Task goal. Would you repeat word for word the lines of the listing that follows, from the one with "i eremu horietako" up to and including the one with "5 СЕРПНЯ, 13:50", and leave out the images?
•••••
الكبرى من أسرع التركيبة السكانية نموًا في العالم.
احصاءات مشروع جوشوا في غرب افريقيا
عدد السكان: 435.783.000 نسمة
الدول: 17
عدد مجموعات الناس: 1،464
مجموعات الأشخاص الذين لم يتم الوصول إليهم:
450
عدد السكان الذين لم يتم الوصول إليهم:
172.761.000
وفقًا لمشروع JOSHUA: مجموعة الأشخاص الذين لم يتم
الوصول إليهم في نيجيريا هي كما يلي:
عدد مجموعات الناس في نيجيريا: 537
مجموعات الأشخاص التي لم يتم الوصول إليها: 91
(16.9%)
•••••
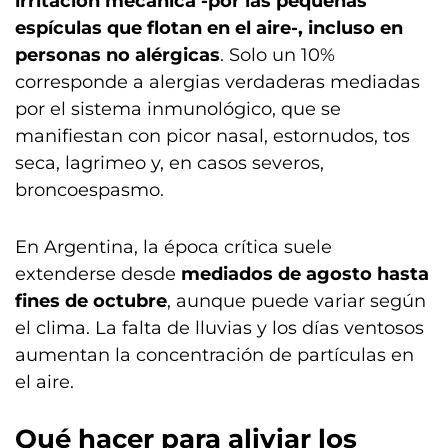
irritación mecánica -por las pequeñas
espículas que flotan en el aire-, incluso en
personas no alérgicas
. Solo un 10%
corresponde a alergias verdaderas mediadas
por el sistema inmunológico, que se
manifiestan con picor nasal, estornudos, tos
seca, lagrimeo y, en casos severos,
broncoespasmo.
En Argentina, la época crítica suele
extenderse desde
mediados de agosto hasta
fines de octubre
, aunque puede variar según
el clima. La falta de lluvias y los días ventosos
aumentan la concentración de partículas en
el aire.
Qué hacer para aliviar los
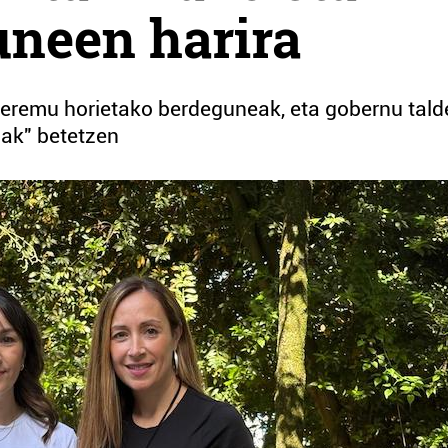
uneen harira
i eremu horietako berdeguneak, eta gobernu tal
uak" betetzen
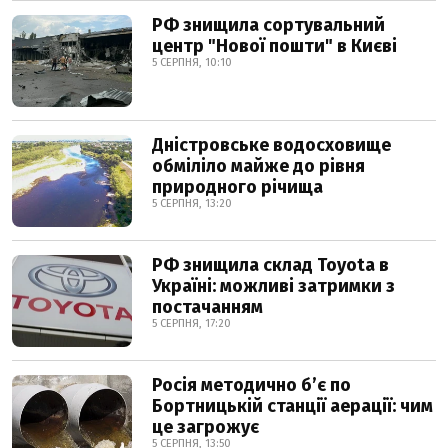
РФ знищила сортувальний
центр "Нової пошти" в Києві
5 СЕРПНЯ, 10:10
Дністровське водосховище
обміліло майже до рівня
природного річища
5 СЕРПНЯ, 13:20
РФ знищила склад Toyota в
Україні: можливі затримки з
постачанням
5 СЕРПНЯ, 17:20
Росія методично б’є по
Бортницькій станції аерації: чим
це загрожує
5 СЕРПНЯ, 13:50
•••••
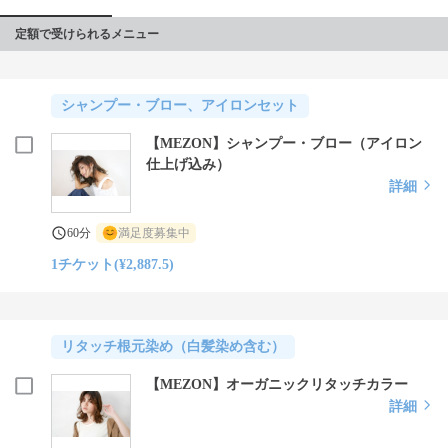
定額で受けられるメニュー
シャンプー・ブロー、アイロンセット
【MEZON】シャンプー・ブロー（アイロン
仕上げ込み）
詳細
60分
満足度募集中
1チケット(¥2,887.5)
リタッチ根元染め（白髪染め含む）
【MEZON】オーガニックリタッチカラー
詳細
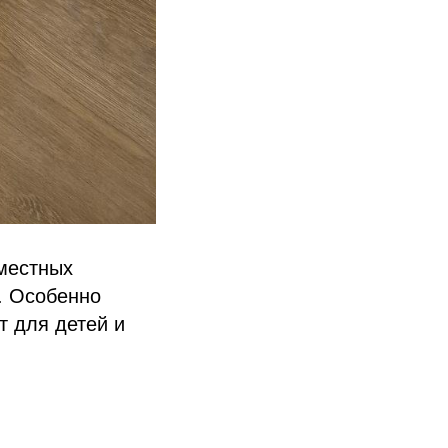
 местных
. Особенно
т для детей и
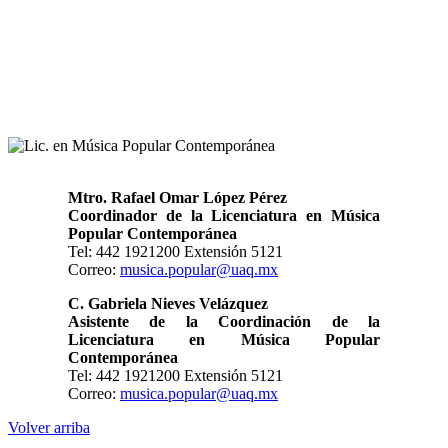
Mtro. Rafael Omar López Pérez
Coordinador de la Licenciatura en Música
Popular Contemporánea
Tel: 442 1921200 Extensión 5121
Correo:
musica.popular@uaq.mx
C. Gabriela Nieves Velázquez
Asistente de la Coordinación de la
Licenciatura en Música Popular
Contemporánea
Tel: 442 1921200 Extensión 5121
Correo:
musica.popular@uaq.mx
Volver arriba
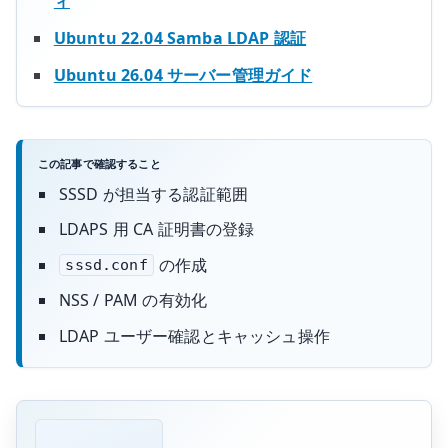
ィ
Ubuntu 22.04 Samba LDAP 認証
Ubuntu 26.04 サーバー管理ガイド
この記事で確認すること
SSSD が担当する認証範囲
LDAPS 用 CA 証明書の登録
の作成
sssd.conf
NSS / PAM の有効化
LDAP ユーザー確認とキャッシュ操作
•••••
Answer to the exercise.
i eremu horietako berdeguneak, eta gobernu tal
uak" betetzen
РФ знищила сортувальний
центр "Нової пошти" в Києві
5 СЕРПНЯ, 10:10
Дністровське водосховище
обміліло майже до рівня
природного річища
5 СЕРПНЯ, 13:20
РФ знищила склад Toyota в
Україні: можливі затримки з
постачанням
5 СЕРПНЯ, 17:20
Росія методично б’є по
Бортницькій станції аерації: чим
це загрожує
5 СЕРПНЯ, 13:50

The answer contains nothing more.